We’re obviously talking about the complaint filed by the Sky VR46 team against the Leopard team, accused of having installed a non-compliant control unit on Masia’s Honda.
This is the final part of the document in which the complaint was rejected:
“The FIM MotoGP Stewards panel considered the views of the team representatives present. The protest was directed towrds the ECU on the #5 machine that in the opinion of the protesting parties was considered not in compliance with the regulations.
The Technical Director provided evidence of an approvals process and how he was satisfied that the ECU complied with the regulations and relevant guidelines.
Upon these grounds, the FIM MotoGP Stewards Committee rejects the protest.
Right of appeal
According to Articles 3.4.2, 3.4.6, and 3.4.7 of the FIM World Championship Grand Prix Regulations, you have the right to appeal against this decision of the MotoGP Stewards Panel to the FIM Appeal Stewards. A statement of appeal must be made within 1 hour of the date and time of the notification and accompanied by a security deposit of €1320. The appeal can be lodged with IRTA who may also arrange for guarantees of the security deposit payment."

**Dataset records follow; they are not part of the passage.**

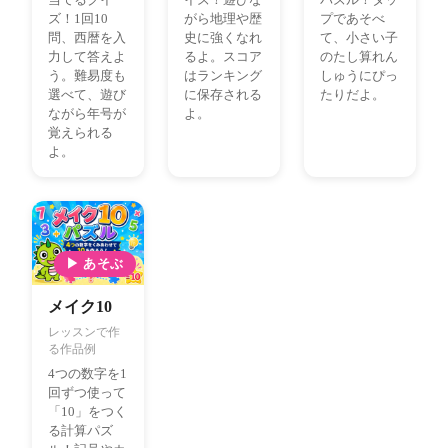
ズ！1回10
がら地理や歴
プであそべ
問、西暦を入
史に強くなれ
て、小さい子
力して答えよ
るよ。スコア
のたし算れん
う。難易度も
はランキング
しゅうにぴっ
選べて、遊び
に保存される
たりだよ。
ながら年号が
よ。
覚えられる
よ。
▶ あそぶ
メイク10
レッスンで作
る作品例
4つの数字を1
回ずつ使って
「10」をつく
る計算パズ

But this does not interest us. Complaints are part of sport, and neither party can say anything about it. If anything, it can just be an annoyance for the Italian-Luxembourg team because it’s not the first. But a complaint that is ultimately rejected only proves in favor of the team that is then allowed something that others aren’t, So, credit should be given to the technical director of the Leopard team, Christian Lundberg.

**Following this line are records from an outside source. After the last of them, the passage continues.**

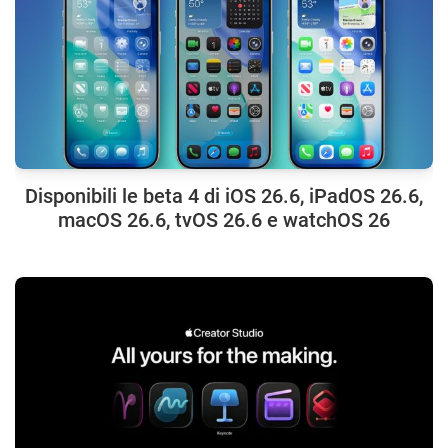
Disponibili le beta 4 di iOS 26.6, iPadOS 26.6,
macOS 26.6, tvOS 26.6 e watchOS 26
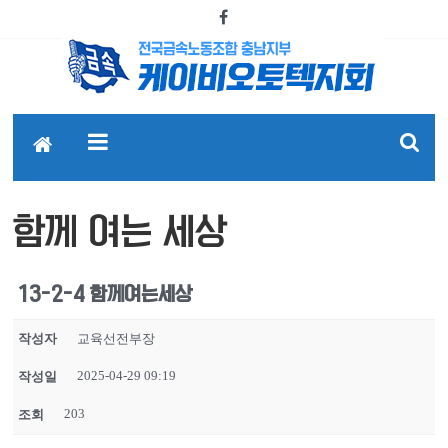
함께 여는 세상
13-2-4 함께여는세상
작성자
교육선전부장
2025-04-29 09:19
작성일
203
조회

However, the point is that, whatever happens on the track during practice or the race, must be communicated and formalized by a document like the one we show you, because we’re in a world championship. We’re not playing hopscotch with kids on the street.

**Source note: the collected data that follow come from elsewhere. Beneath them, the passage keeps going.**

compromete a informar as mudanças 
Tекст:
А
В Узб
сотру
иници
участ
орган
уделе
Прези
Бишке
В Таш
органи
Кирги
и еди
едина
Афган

The panel of judges, chaired by Freddie Spencer, is certainly not the one that has to respect procedures, the FIM is, and it should publish it, as should all the bodies responsible for changes to the regulations or any type of decision.
We talked about this recently with former rider and new FIM president, Jorge Viegas, who assured us that he will address the matter.
We have the right to know if a protest has been lodged for a technical problem, as was the case with the infamous Ducati "spoon", like when a rider is accused of riding dangerously or of having ridden on the green, in races or in practice sessions. We can say, from something insignificant to something serious.
Possibly, Mr. President, in (almost) real time. That's how it works in professional sports.
P.S. And it makes no sense to culpably send the complaint rejection document late, without having also sent the previous one, namely, the acceptance of the complaint.